However…buttons aren’t actually stateful devices, so I can see why Home Assistant treats them as event emitters. When you push a button, you haven’t changed the state of the button controller, you’ve just caused a “pushed” event. Hubitat does treat button devices as stateful, which doesn’t really make a lot of sense. If you look at the state of a button device in Hubitat, it will have a ‘pushed’ property set to the number of the last pushed button. What’s that telling you, though? The button isn’t currently pushed (even in Hubitat, the state change happens after a button event). It was pushed at some point in the past, but that’s not terribly useful to know.

You can make a sensor to expose button presses in Hubitat or Home Assistant easily enough, but, as @code-in-progress mentioned, it’s going to be pretty limited. You’d have to make a separate sensor for each button, and for each type of operation (push, hold, double-tap), which could get out of hand pretty quickly.
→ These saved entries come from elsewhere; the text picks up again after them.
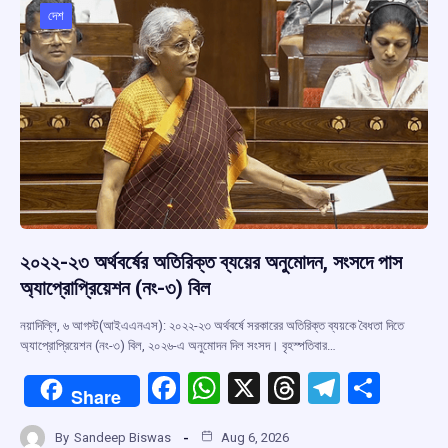
দেশ
২০২২-২৩ অর্থবর্ষের অতিরিক্ত ব্যয়ের অনুমোদন, সংসদে পাস
অ্যাপ্রোপ্রিয়েশন (নং-৩) বিল
নয়াদিল্লি, ৬ আগস্ট(আইএএনএস): ২০২২-২৩ অর্থবর্ষে সরকারের অতিরিক্ত ব্যয়কে বৈধতা দিতে
অ্যাপ্রোপ্রিয়েশন (নং-৩) বিল, ২০২৬-এ অনুমোদন দিল সংসদ। বৃহস্পতিবার…
F
W
X
T
T
S
Share
a
h
hr
el
h
By
Sandeep Biswas
Aug 6, 2026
Plus, the sensors should reset themselves after some arbitrarily short amount of time, so they’d need a bit of logic attached (I’ve used virtual momentary switches for that sort of thing in Hubitat in the past).

Home Assistant actually makes using device events pretty easy through the UI. You create an automation, choose Device as the trigger type, pick your device, and pick the trigger. It’s not much different from triggering on a sensor value change.

As far as using events in external apps like Node-RED or AppDaemon, there’s only one event type to listen to from the Hubitat integration – hubitat_event, which will look like

{
    "event_type": "hubitat_event",
    "data": {
        "device_id": "180",
        "attribute": "pushed",
        "value": "1"
    },
    ...
}

All of that said, I’m not opposed to adding an option to generate binary sensors for all the button events, but it might be more worthwhile (and less messy) to make a visualizer card for Lovelace that would show button presses.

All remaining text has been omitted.